En el tercer circuito de su zona, al pasar por el campamento de los judíos, vio que todos estaban juntos y se balanceaban, entonando sus oraciones nocturnas.
Una enorme luna blanca comenzó a elevarse desde el bosque, más allá de la aldea; Rob se sintió infatigable y confiado, porque de pronto había pasado a formar parte de un ejército de más de ciento veinte hombres, era muy distinto a viajar solo por tierras extrañas y hostiles.
Durante la noche, cuatro veces dio el quién vive y las cuatro descubrió que se trataba de algún hombre que se apartaba del campamento para responder a una llamada de la naturaleza.
Hacia el alba, cuando el sueño se le estaba haciendo insoportable, Margaret Cullen salió de la tienda de su padre. Pasó cerca de él sin darse por enterada de su presencia. Rob la vio con toda claridad bajo la luz lavada de la luna. Su vestido parecía muy negro y sus largos pies, que debían de estar húmedos de rocío, parecían muy blancos.
Hizo el mayor ruido posible mientras se encaminaba en dirección opuesta a la que había tomado ella, pero la observó de lejos hasta que la vio volver sana y salva, momento en que reanudó su ronda.
Con las primeras luces abandonó su puesto de centinela y desayunó pan y queso. Mientras comía, los judíos se reunieron en el exterior de su tienda para recitar las oraciones de la salida del sol.
Su exceso de devoción era una forma de disimular la rutina. Se ataron unas pequeñas cajas negras en la frente, y se vendaron los antebrazos con delgadas tiras de cuero, con lo que sus miembros adquirieron el aspecto de los postes de barbero que lucía el carromato de Rob; después quedaron alarmantemente sumidos en un ensueño, cubriéndose la cabeza con sus taleds. Rob suspiró aliviado cuando terminaron.

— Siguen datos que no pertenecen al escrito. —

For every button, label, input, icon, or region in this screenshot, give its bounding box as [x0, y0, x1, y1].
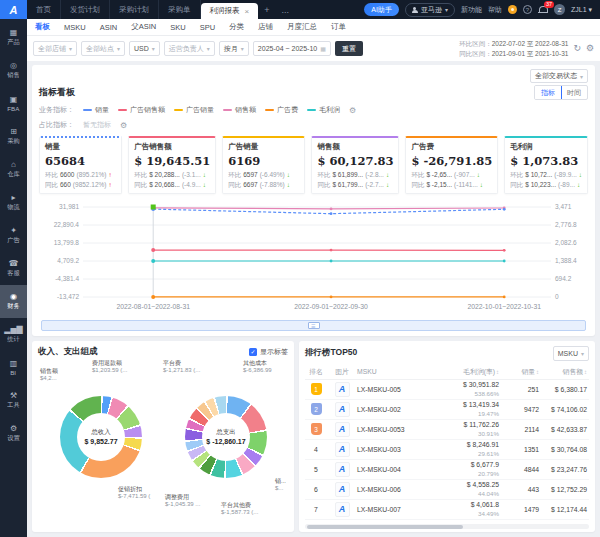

Enganchó a Caballo muy temprano y tuvo que esperar. Aunque los que encabezaban la caravana salieron poco después del amanecer, el sol estaba bien alto cuando le llegó el turno. Cullen llevaba un caballo blanco y flaco, seguido por su sirviente Seredy montando en una desaliñada yegua rucia, conduciendo tres caballos de carga. ¿Para qué necesitaban dos personas tres animales de carga? La hija cabalgaba un orgulloso corcel negro. Rob pensó que las ancas del caballo y de la mujer eran admirables, y los siguió de buena gana.